(DATA LISTING)
++++++++

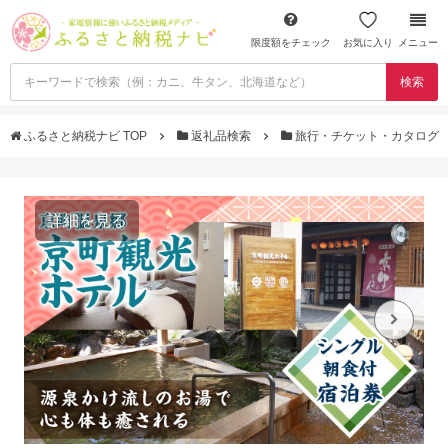
限度額をチェック
お気に入り
メニュー
検索
ふるさと納税ナビ TOP
返礼品検索
旅行・チケット・カタログ
詳細を見る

++++++++

(WHAT YOU WILL DO) Reproduce all of the data exactly; the pictures do not belong in the copy.

(COMPLETED EXERCISE)
限度額をチェック
お気に入り
メニュー
検索
ふるさと納税ナビ TOP
返礼品検索
旅行・チケット・カタログ
詳細を見る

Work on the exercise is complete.